After more than 50 years, "Sesame Street" still has something to teach us --- at least those of us plopped in front of it as preschoolers who never had a sense of how it came to be. The author Michael Davis presented that history in the 2008 book "Street Gang: The Complete History of 'Sesame Street,'" and now the director Marilyn Agrelo ("Mad Hot Ballroom") has made a documentary version, which takes full advantage of clips, outtakes and interviews, recent and archival.

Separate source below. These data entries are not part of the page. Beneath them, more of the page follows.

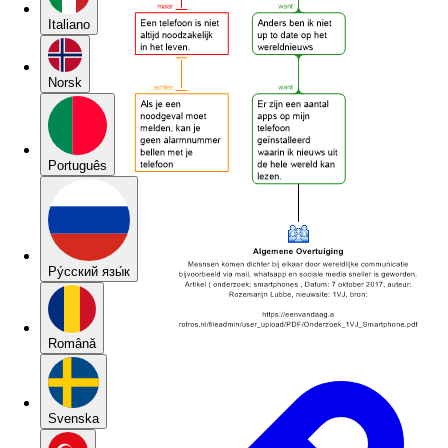
Italiano
Norsk
Português
Pу́сский язы́к
Română
Svenska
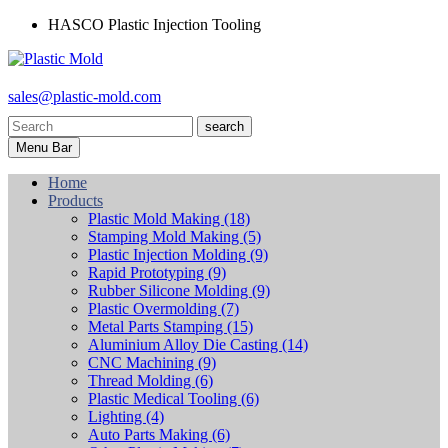
HASCO Plastic Injection Tooling
sales@plastic-mold.com
search
Menu Bar
Home
Products
Plastic Mold Making
(18)
Stamping Mold Making
(5)
Plastic Injection Molding
(9)
Rapid Prototyping
(9)
Rubber Silicone Molding
(9)
Plastic Overmolding
(7)
Metal Parts Stamping
(15)
Aluminium Alloy Die Casting
(14)
CNC Machining
(9)
Thread Molding
(6)
Plastic Medical Tooling
(6)
Lighting
(4)
Auto Parts Making
(6)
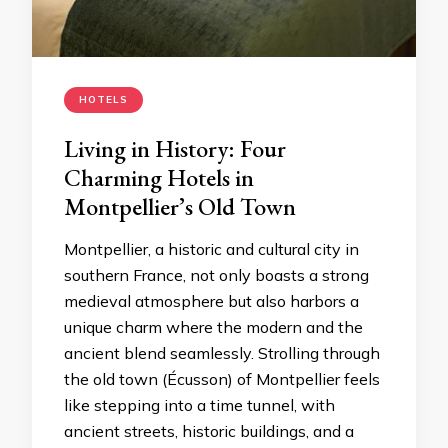
HOTELS
Living in History: Four
Charming Hotels in
Montpellier’s Old Town
Montpellier, a historic and cultural city in
southern France, not only boasts a strong
medieval atmosphere but also harbors a
unique charm where the modern and the
ancient blend seamlessly. Strolling through
the old town (Écusson) of Montpellier feels
like stepping into a time tunnel, with
ancient streets, historic buildings, and a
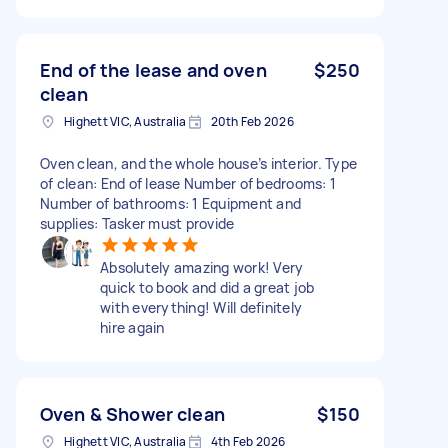
End of the lease and oven
$250
clean
Highett VIC, Australia
20th Feb 2026
Oven clean, and the whole house’s interior. Type
of clean: End of lease Number of bedrooms: 1
Number of bathrooms: 1 Equipment and
supplies: Tasker must provide
Absolutely amazing work! Very
quick to book and did a great job
with everything! Will definitely
hire again
Oven & Shower clean
$150
Highett VIC, Australia
4th Feb 2026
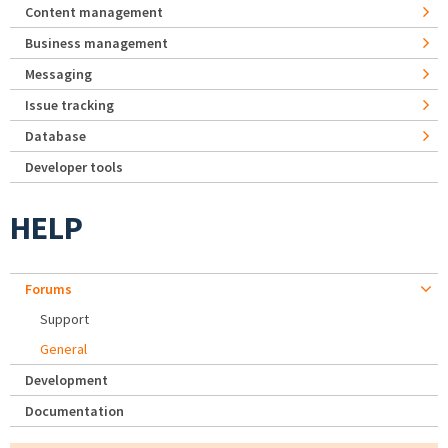
Content management
Business management
Messaging
Issue tracking
Database
Developer tools
HELP
Forums
Support
General
Development
Documentation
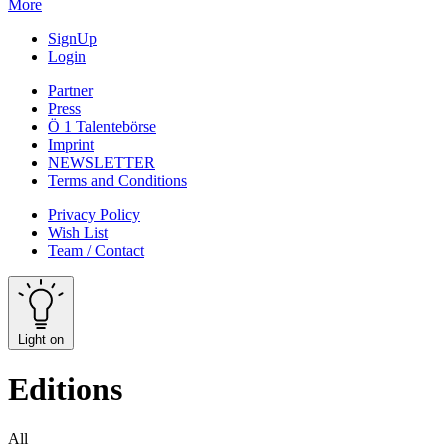
More
SignUp
Login
Partner
Press
Ö 1 Talentebörse
Imprint
NEWSLETTER
Terms and Conditions
Privacy Policy
Wish List
Team / Contact
Light on
Editions
All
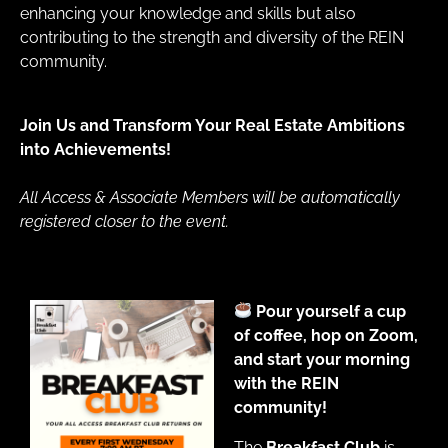
enhancing your knowledge and skills but also
contributing to the strength and diversity of the REIN
community.
Join Us and Transform Your Real Estate Ambitions
into Achievements!
All Access & Associate Members will be automatically
registered closer to the event.
Pour yourself a cup
of coffee, hop on Zoom,
and start your morning
with the REIN
community!
The
Breakfast Club
is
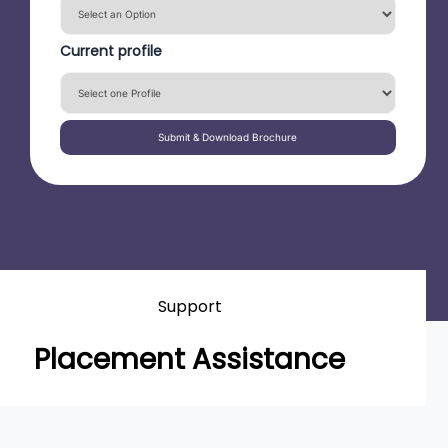
Current profile
Submit & Download Brochure
Support
Placement Assistance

Even those resistant to easy nostalgia will find plenty to think about. As told here, the show's strategy --- using television's methods for teaching children beer jingles to teach them the alphabet instead --- could only have come together through a combination of figures: Joan Ganz Cooney (a creator of the show and the first executive director of the Children's Television Workshop); Jim Henson, who brought Muppets and just the right amount of irreverence; and the workhorse director-writer-producer Jon Stone, whose daughters say he treated the show as his third child. The show required the input of educators and psychologists and owed some of its freedom to experiment to federal investment.
The movie "Street Gang" never shakes the sense that much of this story has been told elsewhere, but it feels close to comprehensive, and the visual component --- watching characters explain the death of Mr. Hooper to Big Bird, after hearing the show's makers explain how they approached the death of the actor, Will Lee --- is crucial. There are also great flubbed takes involving Muppets.